----- Extracted entries -----

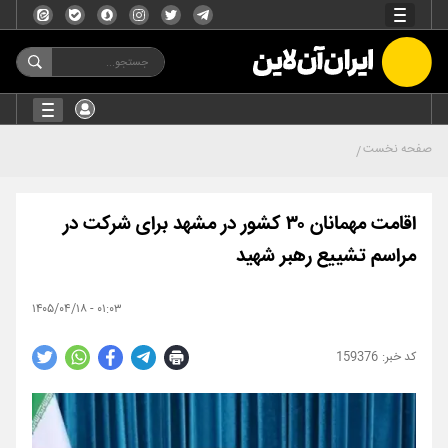
صفحه نخست
اقامت مهمانان ۳۰ کشور در مشهد برای شرکت در
مراسم تشییع رهبر شهید
۰۱:۰۳ - ۱۴۰۵/۰۴/۱۸
159376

-----

Type out the data above once more, exactly, with no images included.

Task solution:
صفحه نخست
اقامت مهمانان ۳۰ کشور در مشهد برای شرکت در
مراسم تشییع رهبر شهید
۰۱:۰۳ - ۱۴۰۵/۰۴/۱۸
159376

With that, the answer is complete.